CIANJUR, CEKLISSATU - Warga terdampak musibah gempa bumi di Kampung Baru Kaso, Desa Sukamulya, Kecamatan Cugenang, Kabupaten Cianjur kini membutuhkan pasokam bantuan air bersih.

Pasalnya, gempa yang berpusat di Kabupaten Cianjur berkekuatan magnitudo 5,6 itu tak hanya menghancurkan bangunan sekolah maupun rumah, namun juga berimbas pipa saluran air dan sejumlah mata air di wilayah tersebut. 

Salah satu warga yang mngungsi bernama Entin (58) mengaku para pengungsi selama ini hanya mengandalkan air bersih dari satu pipa yang tersisa. 

"Kami hanya mengandalkan air yang mengalir di satu pipa kecil. Pipa lainnya rusak karena dari sumbernya di atas tertimbun longsor akibat gempa," ucapnya pada Rabu, 23 November 2022. 

Saat ini, para pengungsi terpaksa harus bergantian untuk mendapatkan air guna memenuhi kebutuhan minum dan mencuci. "Ya harus gantian. Air juga kadang suka ngalir kecil. Itu biasanya di atas ada yang pakai juga," ungkapnya.

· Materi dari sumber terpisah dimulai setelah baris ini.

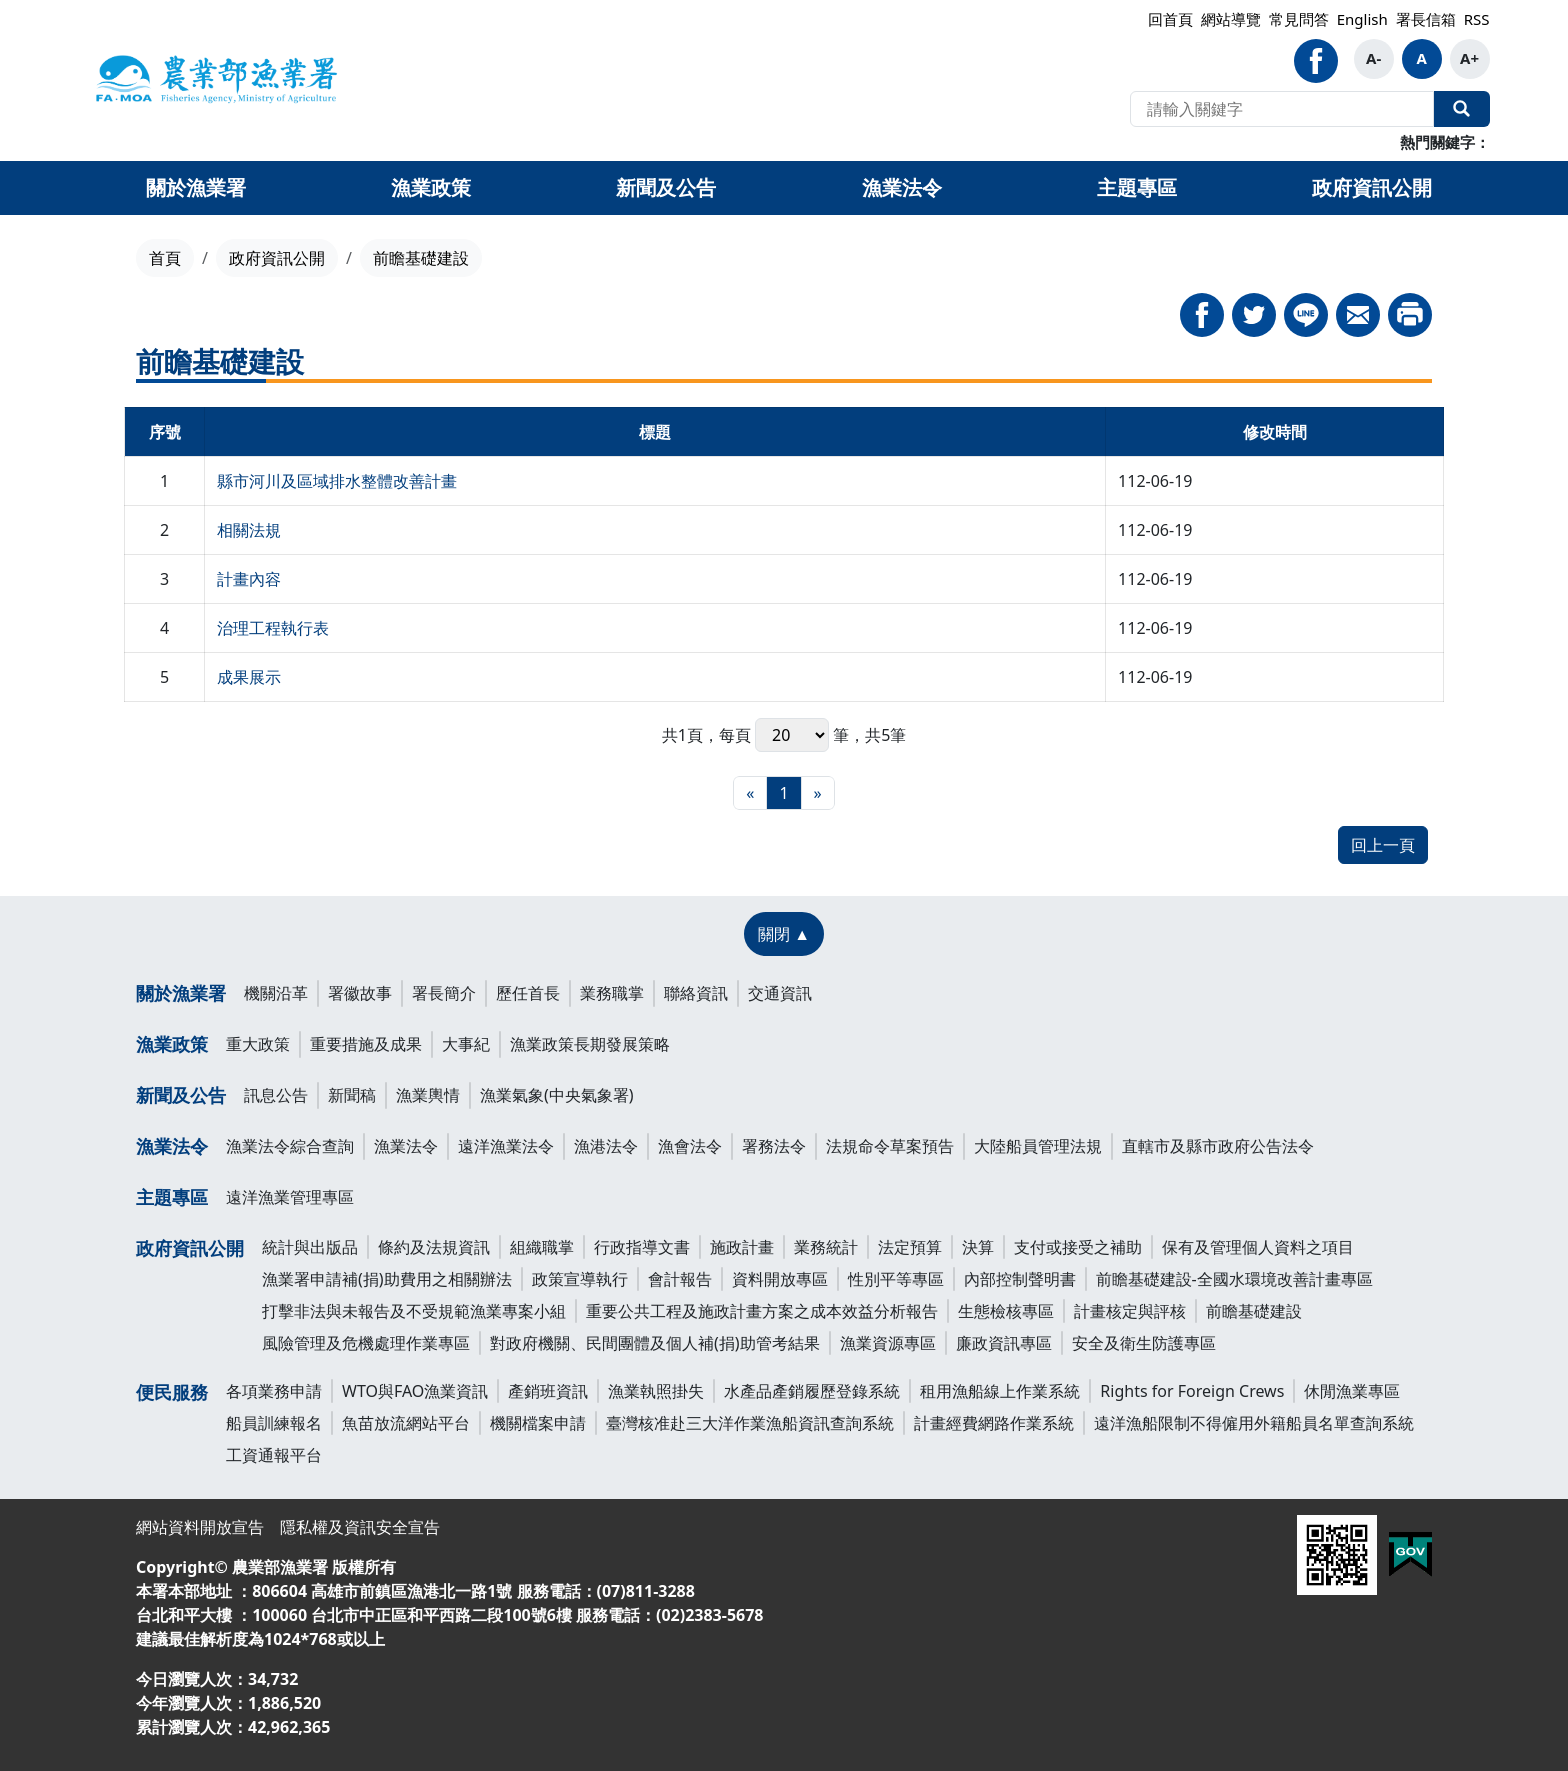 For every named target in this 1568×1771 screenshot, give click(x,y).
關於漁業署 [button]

Senada, Hasnah (51) mengatakan sampai hari ini belum ada bantuan sarana air bersih, sehingga dirinya pun kesulitan untuk memasak air, mencuci pakaian dan mandi. 

Baca Juga : Cegah Keluarga Miskin Baru, Menko PMK Berharap PHK Jadi Jalan Terakhir

"Ada sumur umum buat mandi sama buang air besar (BAB), tapi jaraknya jauh ada di bawah. Aksesnya juga sulit dijangkau. Jadi kalau malem itu ga ada yang berani kesana," ujarnya.

Selain sulit dijangkau, warga juga harus antre untuk membersihkan badan dan buang air besar, sebab sumur itu dimanfaatkan hampir oleh satu kampung yang kini tinggal di tenda pengungsian. 

"Sekarang tim relawan sedang bikin WC umum, tapi yang jadi kendalanya ga ada sumber airnya," jelasnya.

Ketua Karang Taruna Kecamatan Cugenang, Asep Arya menuturkan bahwa desa di Kecamatan Cugenang yang mengalami kerusakan paling parah akibat gempa yakni di Sukamulya, Cirumput, dan Desa Benjol.

"Kalau untuk Desa Sukamulya dampak paling parah di Kampung Baru Kaso, RW 05 dan RW 04. Apalagi di RW 04 ini, dari total 152 unit, yang masih berdiri hanya 15 rumah. Itu pun sudah tidak layak huni karena mengalami retak," jelasnya.

"Selebihnya rusak parah hingga rata dengan tanah. Dan lebih dari 100 orang luka berat hingga ringan. Bahkan ada 5 orang meninggal dunia," sambung Asep yang juga warga Kampung Baru Kaso.

Masih kata Asep, seluruh warga di Kampung Kaso saat ini sudah mengungsi baik secara mandiri maupun di tenda pengungsian yang didirikan oleh pemerintah melalui relawan. 

"190 KK yang mengungsi di kampung ini yang mengungsi. Hanya saja saat ini para pengungsi membutuhkan WC darurat, lampu penerangan, air bersih, dan petugas medis," imbuhnya.

Hingga kini, penanganan korban gempa dan penyaluran bantuan logistik di kampung ini tergolong telat karena lokasinya berada daerah paling ujung dan di bawah kaki Gunung Gede Pangrango. "Penanganan dan penyaluran bantuan itu terhambat di bawah,"katanya.